* The task:
In the listing below, locate the line that contains "[Open menu] (429, 31)" and the line that contains "Universal Cable Runway (216, 552)". Restate word for word those two lines and every line between them, and nothing else.

* Task input:
+-------+
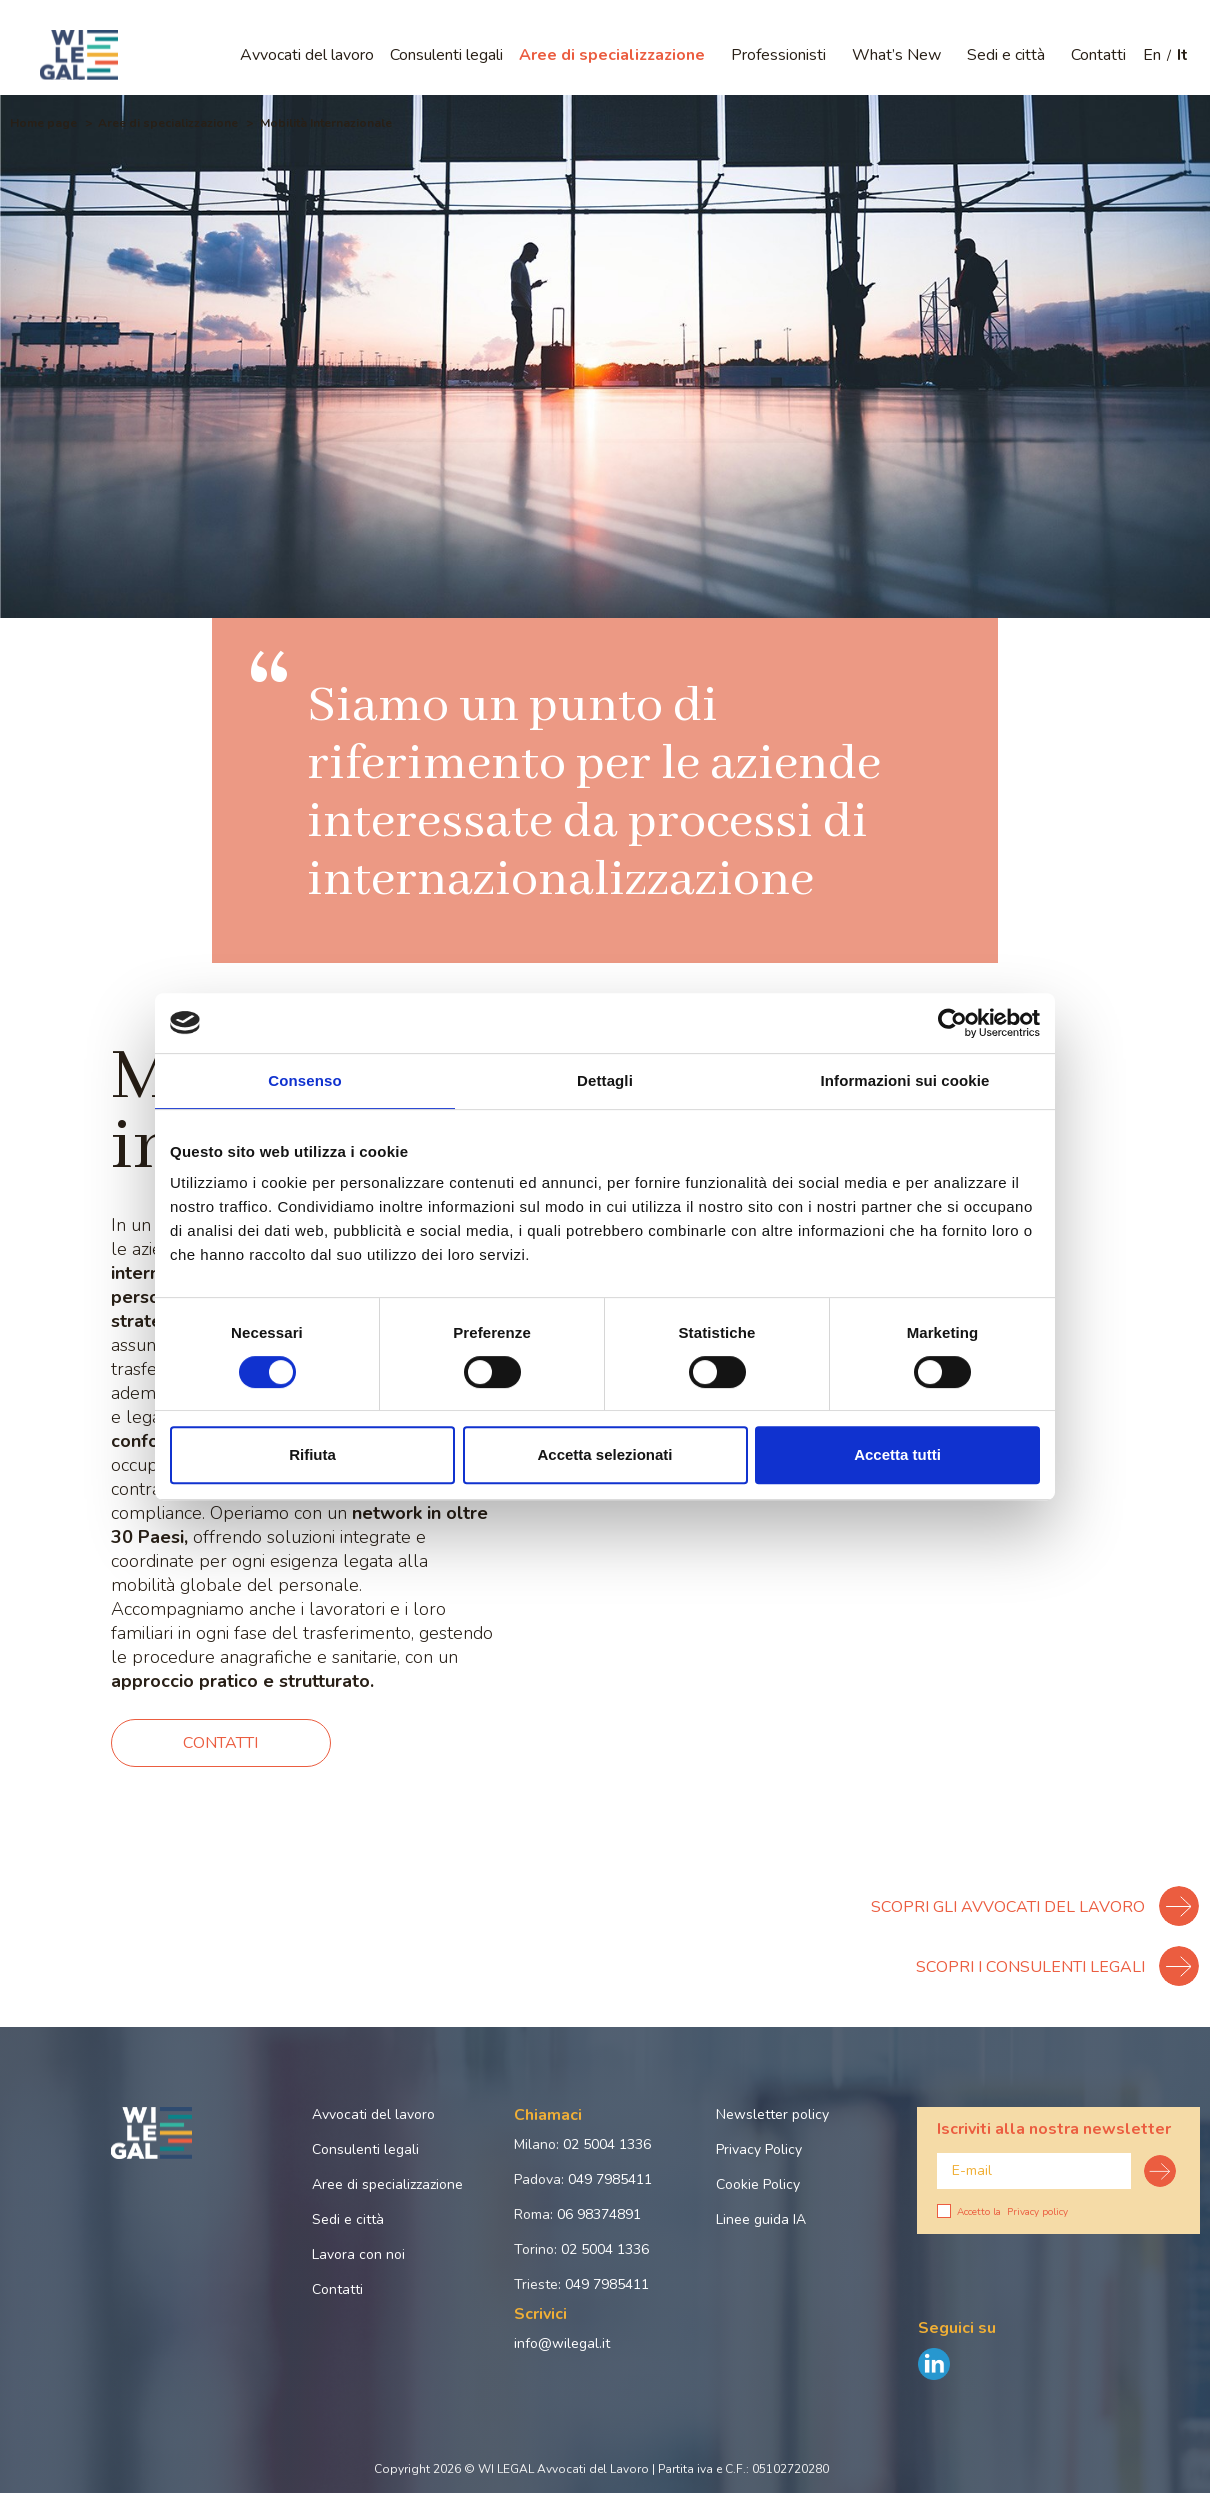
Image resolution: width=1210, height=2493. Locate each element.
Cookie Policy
+-------+
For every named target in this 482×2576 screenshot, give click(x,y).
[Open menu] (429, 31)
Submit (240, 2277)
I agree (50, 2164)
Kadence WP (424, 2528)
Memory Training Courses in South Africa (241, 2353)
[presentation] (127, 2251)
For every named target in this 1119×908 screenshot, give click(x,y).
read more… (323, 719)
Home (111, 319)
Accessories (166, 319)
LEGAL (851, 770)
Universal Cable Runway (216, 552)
+-------+
* Written solution:
[Open menu] (429, 31)
Submit (240, 2277)
I agree (50, 2164)
Kadence WP (424, 2528)
Memory Training Courses in South Africa (241, 2353)
[presentation] (127, 2251)
For every named target in this 1119×908 screenshot, give click(x,y).
read more… (323, 719)
Home (111, 319)
Accessories (166, 319)
LEGAL (851, 770)
Universal Cable Runway (216, 552)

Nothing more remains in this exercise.